(EXERCISE MATERIALS Opens)

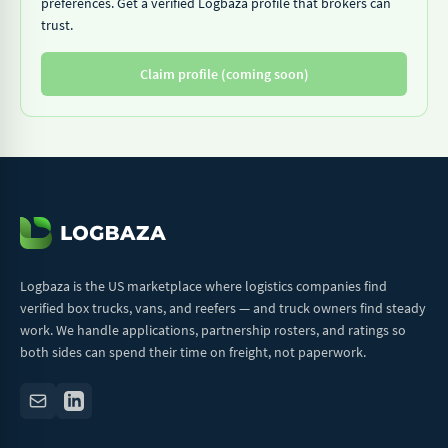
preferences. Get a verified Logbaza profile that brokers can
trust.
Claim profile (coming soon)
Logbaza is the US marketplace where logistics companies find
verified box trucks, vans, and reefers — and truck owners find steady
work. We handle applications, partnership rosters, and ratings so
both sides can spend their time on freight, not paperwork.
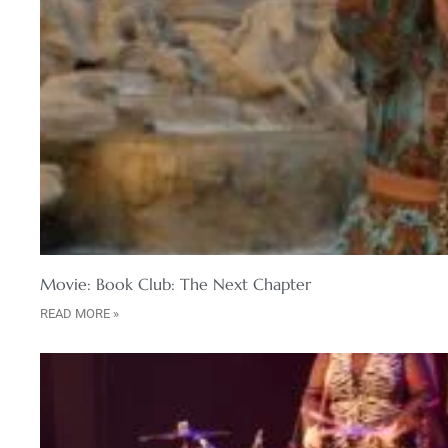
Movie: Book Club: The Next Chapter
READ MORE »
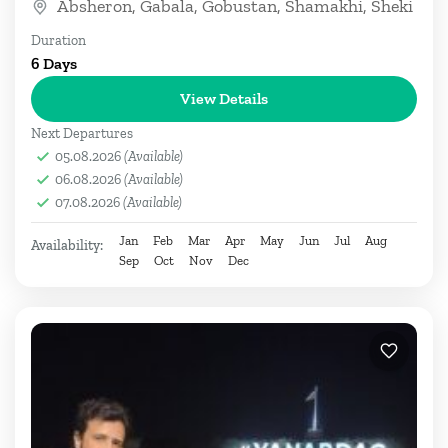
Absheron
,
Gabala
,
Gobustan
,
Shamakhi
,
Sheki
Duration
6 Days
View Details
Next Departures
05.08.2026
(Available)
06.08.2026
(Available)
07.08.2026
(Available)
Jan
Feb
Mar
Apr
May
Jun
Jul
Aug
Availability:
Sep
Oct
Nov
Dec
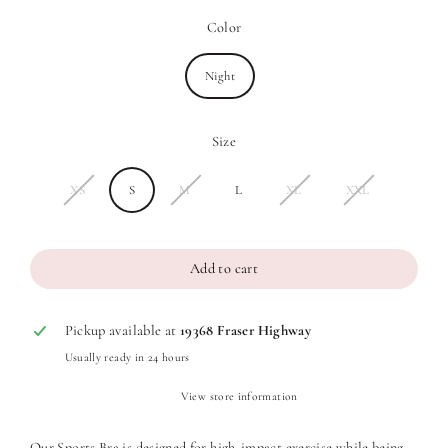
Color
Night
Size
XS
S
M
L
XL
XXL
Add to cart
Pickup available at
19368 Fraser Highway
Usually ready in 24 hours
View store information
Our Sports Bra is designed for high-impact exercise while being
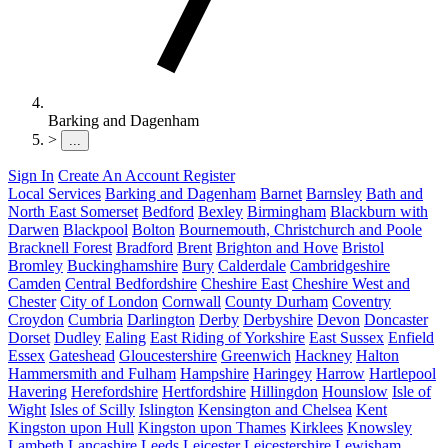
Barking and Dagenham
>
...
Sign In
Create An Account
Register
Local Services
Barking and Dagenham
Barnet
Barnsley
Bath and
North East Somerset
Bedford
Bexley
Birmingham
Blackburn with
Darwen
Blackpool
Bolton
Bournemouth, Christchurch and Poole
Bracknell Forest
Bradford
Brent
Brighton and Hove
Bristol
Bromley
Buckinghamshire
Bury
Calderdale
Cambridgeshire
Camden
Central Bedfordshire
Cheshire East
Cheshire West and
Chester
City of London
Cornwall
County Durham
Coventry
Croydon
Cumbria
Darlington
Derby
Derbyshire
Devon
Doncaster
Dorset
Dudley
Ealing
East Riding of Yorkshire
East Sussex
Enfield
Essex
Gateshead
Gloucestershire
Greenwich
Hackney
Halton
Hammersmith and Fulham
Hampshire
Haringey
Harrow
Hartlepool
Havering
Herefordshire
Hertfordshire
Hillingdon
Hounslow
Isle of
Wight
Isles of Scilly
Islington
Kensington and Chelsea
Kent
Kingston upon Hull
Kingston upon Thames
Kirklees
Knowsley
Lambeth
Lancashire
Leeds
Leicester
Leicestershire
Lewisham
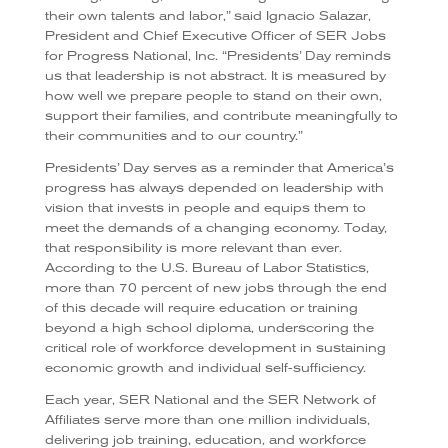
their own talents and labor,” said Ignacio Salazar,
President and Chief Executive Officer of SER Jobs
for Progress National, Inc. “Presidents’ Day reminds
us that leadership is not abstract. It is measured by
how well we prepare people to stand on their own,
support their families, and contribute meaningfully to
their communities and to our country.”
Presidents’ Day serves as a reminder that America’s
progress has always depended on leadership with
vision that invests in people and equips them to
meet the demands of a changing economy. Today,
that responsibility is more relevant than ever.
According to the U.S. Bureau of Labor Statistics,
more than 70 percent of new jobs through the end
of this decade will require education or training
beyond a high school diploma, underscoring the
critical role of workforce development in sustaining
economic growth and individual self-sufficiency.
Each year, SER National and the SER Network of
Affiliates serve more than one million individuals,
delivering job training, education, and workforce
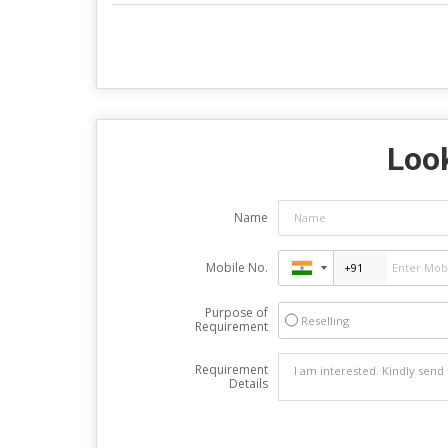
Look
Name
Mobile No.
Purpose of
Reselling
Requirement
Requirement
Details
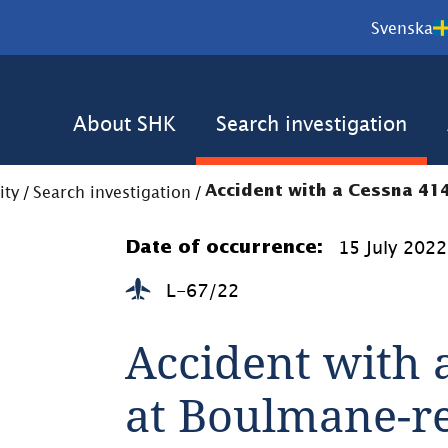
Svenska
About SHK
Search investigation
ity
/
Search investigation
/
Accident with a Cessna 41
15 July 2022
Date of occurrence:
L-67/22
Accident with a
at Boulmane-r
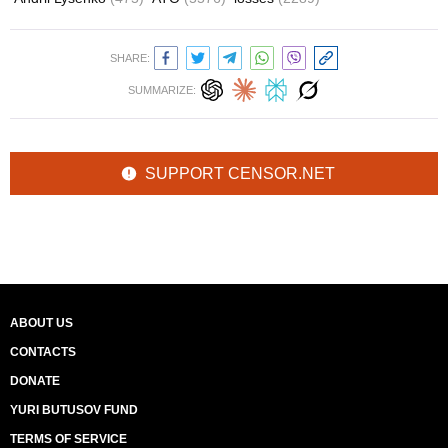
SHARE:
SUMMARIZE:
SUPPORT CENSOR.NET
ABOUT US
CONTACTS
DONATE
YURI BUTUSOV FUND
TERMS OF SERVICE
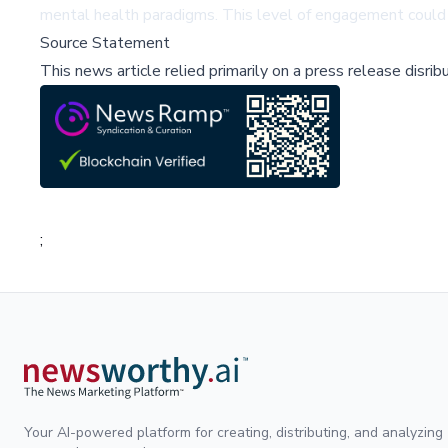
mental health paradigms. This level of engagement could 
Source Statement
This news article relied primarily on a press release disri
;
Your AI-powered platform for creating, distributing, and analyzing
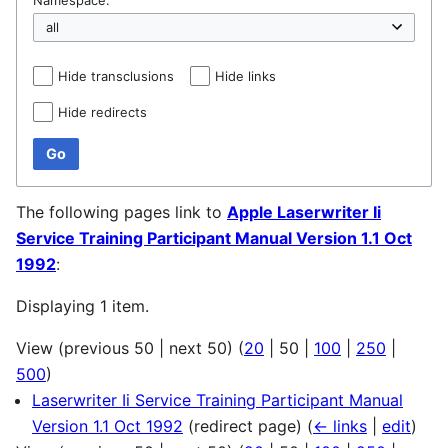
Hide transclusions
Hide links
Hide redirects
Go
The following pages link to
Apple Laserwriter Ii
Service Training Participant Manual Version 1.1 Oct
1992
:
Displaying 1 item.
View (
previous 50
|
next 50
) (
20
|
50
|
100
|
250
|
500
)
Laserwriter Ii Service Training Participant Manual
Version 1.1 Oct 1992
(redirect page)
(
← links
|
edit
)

(EXERCISE MATERIALS Closes)

If a line in the entries above holds "East", include it in the count; report nothing but the resulting number.

4